Aim of the exercise
Pull from the data below each line where the word "could" occurs, and copy it.

Records provided

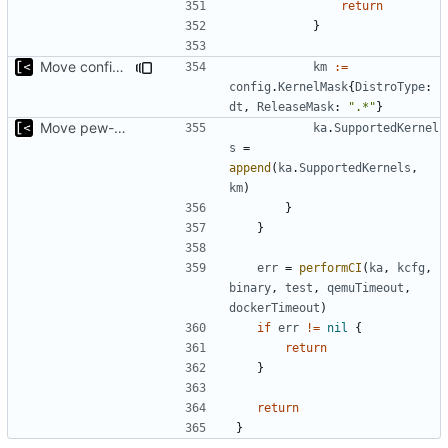
return
}
Move config types to submodule
km
:=
config
.
KernelMask
{
DistroType
:
dt
,
ReleaseMask
:
".*"
}
Move pew-related stuff
ka
.
SupportedKernel
s
=
append
(
ka
.
SupportedKernels
,
km
)
}
}
err
=
performCI
(
ka
,
kcfg
,
binary
,
test
,
qemuTimeout
,
dockerTimeout
)
if
err
!=
nil
{
return
}
return
}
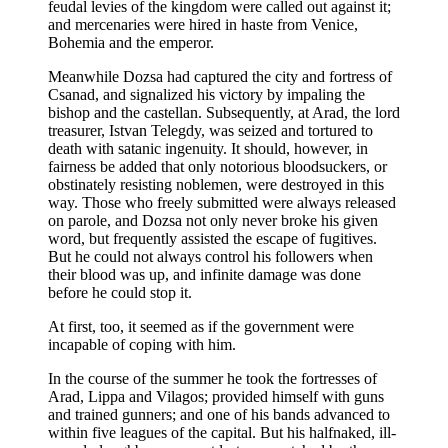
feudal levies of the kingdom were called out against it;
and mercenaries were hired in haste from Venice,
Bohemia and the emperor.
Meanwhile Dozsa had captured the city and fortress of
Csanad, and signalized his victory by impaling the
bishop and the castellan. Subsequently, at Arad, the lord
treasurer, Istvan Telegdy, was seized and tortured to
death with satanic ingenuity. It should, however, in
fairness be added that only notorious bloodsuckers, or
obstinately resisting noblemen, were destroyed in this
way. Those who freely submitted were always released
on parole, and Dozsa not only never broke his given
word, but frequently assisted the escape of fugitives.
But he could not always control his followers when
their blood was up, and infinite damage was done
before he could stop it.
At first, too, it seemed as if the government were
incapable of coping with him.
In the course of the summer he took the fortresses of
Arad, Lippa and Vilagos; provided himself with guns
and trained gunners; and one of his bands advanced to
within five leagues of the capital. But his halfnaked, ill-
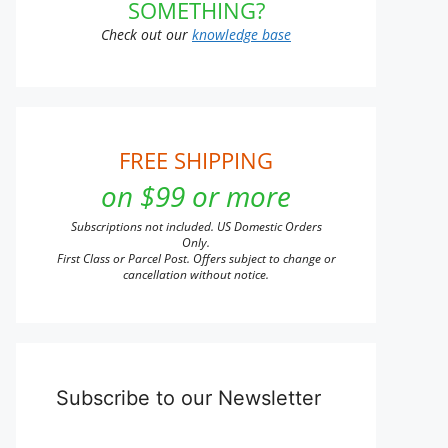
SOMETHING?
Check out our
knowledge base
FREE SHIPPING
on $99 or more
Subscriptions not included. US Domestic Orders
Only.
First Class or Parcel Post. Offers subject to change or
cancellation without notice.
Subscribe to our Newsletter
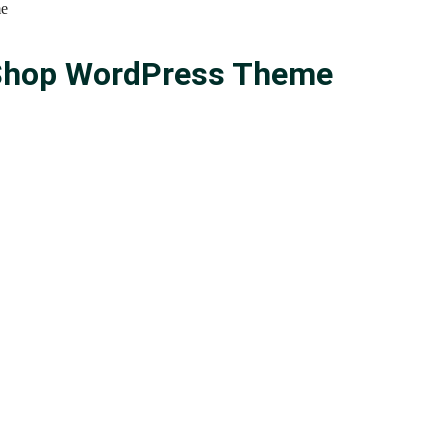
me
n Shop WordPress Theme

Written solution
But he could not always control his followers when
before he could stop it.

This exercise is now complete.